@Aislabie missed his window so I have the next pick.
My next pick is the brother of my last pick
Edward Grace
Stats|Matches|Runs|HS|
Ave|100s/50s|Wkts|BBI|BBM|
Ave|Econ|5w/10w
First-Class
|314|10,025|192*|18.66|5/44|305|10/69|?|20.37|2.77|17/2
Test
|1|36|36|18.00|0/0|-|-|-|-|-|-
His bio from cricinfo:
"Edward Mills Grace died on May 20 after a long illness at his residence, Park House, Thornbury, Gloucestershire. But for the accident that his own brother proved greater than himself, E. M. Grace would have lived in cricket history as perhaps the most remarkable player the game has produced. Barring W.G., it would be hard indeed to name a man who was a stronger force on a side or a more remarkable match winner.
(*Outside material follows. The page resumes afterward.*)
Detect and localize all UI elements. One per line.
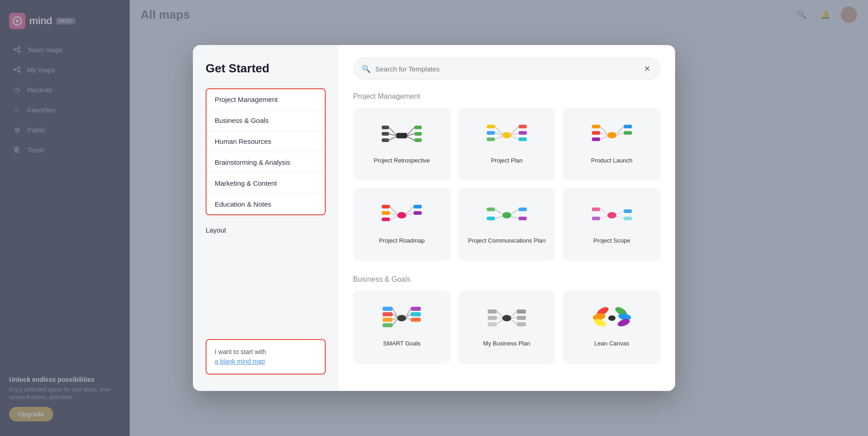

Primarily, he was a batsman, but his value in an eleven went far beyond his power of getting runs. As a fieldsman at point--at a time when that position was far more important than it is in modern cricket--he never had an equal, and, though he did not pretend to be a first-rate bowler, he took during his career thousands of wickets. In his young days he bowled in the orthodox round-arm style, but his success in club cricket was gained by means of old-fashioned lobs. Fame came to him early in life. Born on November 28th, 1841, he made his first appearance at Lord's in 1861, and a year later he was beyond question the most dangerous bat in England. It was in the Canterbury Week in 1862 that, playing as an emergency for the M.C.C. against the Gentlemen of Kent, he scored 192 not out, and took all ten wickets in one innings. This was a 12 a-side and one man was absent in the second innings when he got the ten wickets. He reached his highest point as a batsman in 1863, scoring in all matches that year over 3,000 runs.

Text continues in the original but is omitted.